Web scraping Google chrome web store extension user reviews

So, what is the easiest way to extract elements such as review content, date, author, star rating from reviews at chrome web store extension ?

Screenshot of Google chrome web store extension reviews
Figure 1: Screenshot of Google chrome web store extension reviews.

At the end of this article, you will be able to extract these individual elements highlighted in red in figure 2.

Screenshot of important elements to extract from individual Google chrome web store user review
Figure 2: Screenshot of important elements to extract from individual Google chrome web store user review.

Option 1: Hire a fully managed web scraping service.

You can contact us contact us for our fully managed web scraping service to get chrome web store extension reviews data as a CSV or excel file without dealing with any coding.

Our pricing starts at $99 for fully managed Google chrome web store scraping.

You can simply sit back and just give us a list of chrome extension urls or ids and let us handle all complexities of web scraping a site like Google that has plenty of anti-scraping protections built in to try and dissuade from people scraping it in bulk.

We can also create a rest API endpoint for you if you want structured data on demand.

Option 2: Scrape Google chrome web store extension reviews on your own

We will use a browser automation library called Selenium to extract results for the a particular extension in chrome web store.

Selenium has bindings available in all major programming language so you use whichever language you like, but we will use Python here.

# Using Selenium to extract Chrome web store reviews

from selenium import webdriver
import time
from bs4 import BeautifulSoup

test_url = 'https://chrome.google.com/webstore/detail/data-scraper-easy-web-scr/nndknepjnldbdbepjfgmncbggmopgden'

option = webdriver.ChromeOptions()
option.add_argument("--incognito")
chromedriver = r'chromedriver.exe'
browser = webdriver.Chrome(chromedriver, options=option)
browser.get(test_url)
html_source = browser.page_source

Parsing individual fields

Let us parse basic information such as extension name, total users, and aggregate rating value.

Extracting basic information about the extension

# extracting chrome extension name

soup=BeautifulSoup(html_source, "html.parser")

print(soup.find_all('h1',{'class','e-f-w'})[0].get_text())

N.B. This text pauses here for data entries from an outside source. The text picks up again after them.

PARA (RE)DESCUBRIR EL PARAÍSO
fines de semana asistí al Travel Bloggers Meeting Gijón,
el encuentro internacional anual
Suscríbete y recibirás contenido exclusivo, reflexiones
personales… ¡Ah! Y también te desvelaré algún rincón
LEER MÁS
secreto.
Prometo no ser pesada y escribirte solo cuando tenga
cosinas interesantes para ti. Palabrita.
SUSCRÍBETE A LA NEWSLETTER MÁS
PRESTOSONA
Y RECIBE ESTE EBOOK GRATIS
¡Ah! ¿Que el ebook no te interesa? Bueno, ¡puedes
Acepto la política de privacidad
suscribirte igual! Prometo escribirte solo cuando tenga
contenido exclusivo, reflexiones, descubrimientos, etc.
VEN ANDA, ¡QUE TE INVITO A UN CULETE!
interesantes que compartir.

total_users = soup.find_all('span',{'class','e-f-ih'})[0].get_text()
print(total_users.strip())

total_reviews = soup.find_all('div',{'class','nAtiRe'})[0].get_text()
print(total_reviews.strip())

# rating value
meta=soup.find_all('meta')
for val in meta:
    try:
        if val['itemprop']=='ratingValue':
            print(val['content'])
    except:
        pass
        
#Output
    'Data Scraper - Easy Web Scraping'
    '200,000+ users'
    '562'
    4.080071174377224

Once we have the basic information, we will click on the reviews tab programmatically so that we can load all the reviews and scroll till the end of the page.

# clicking reviews button
element = browser.find_element_by_xpath('//*[@id=":25"]/div/div')

element.click()

time.sleep(5)

# scrolling till end of the page

from selenium.webdriver.common.keys import Keys
html = browser.find_element_by_tag_name('html')
html.send_keys(Keys.END)

html_source = browser.page_source
browser.close()
soup=BeautifulSoup(html_source, 'html.parser')

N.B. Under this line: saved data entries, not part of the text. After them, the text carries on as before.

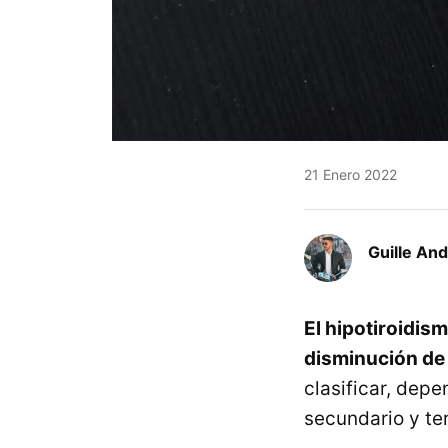
21 Enero 2022
Guille An
El hipotiroidis
disminución de 
clasificar, depe
secundario y ter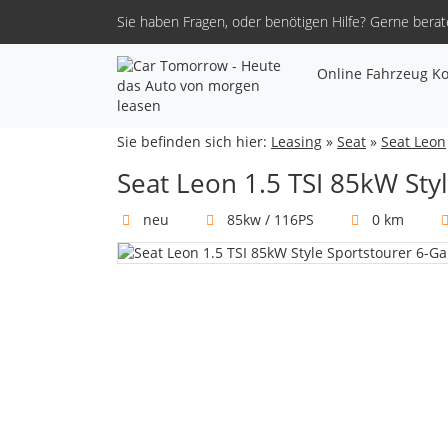
Sie haben Fragen, oder benötigen Hilfe?
Gerne berate
Online Fahrzeug Ko
Sie befinden sich hier:
Leasing
»
Seat
»
Seat Leon
Seat Leon 1.5 TSI 85kW Sty
neu
85kw / 116PS
0 km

Extracting review author names

Let’s extract review author names.


review_author_list_src = soup.find_all('span', {'class','comment-thread-displayname'})
review_author_name_list = []

for val in review_author_list_src:
    try:
        review_author_name_list.append(val.get_text())
    except:
        pass
review_author_name_list[:10]
#Output
['Bryan Bloom',
 'Sudhakar Kadavasal',
 'Lauren Rich',
 'Řyvind André Sandberg',
 'Paul Adamson',
 'Phoebe Staab',
 'Frank Mathmann',
 'Bobby Thomas',
 'Kevin Humphrey',
 'David Wills']

Extracting review date

The next step is extracting review dates of each review.

# extracting review dates

date_src = soup.find_all('span',{'class', 'ba-Eb-Nf'})

date_src
date_list = []

for val in date_src:
    date_list.append(val.get_text())
date_list[:10]
# Output
['Modified Feb 7, 2019',
 'Modified Jan 8, 2019',
 'Modified Dec 31, 2018',
 'Modified Jan 4, 2019',
 'Modified Dec 14, 2018',
 'Modified Feb 5, 2019',
 'Modified Dec 13, 2018',
 'Modified Jan 16, 2019',
 'Modified Nov 29, 2018',
 'Modified Nov 16, 2018']
 
 

Extracting review star rating

You can perform sentiments analysis on review contents, but its generally a good idea to use the star rating of the review itself for a weighted average on the sentiments, if the sentiments fall in neutral area, or alternately, just use the star rating for calibration of your text sentiments analysis model itself if you are in model development.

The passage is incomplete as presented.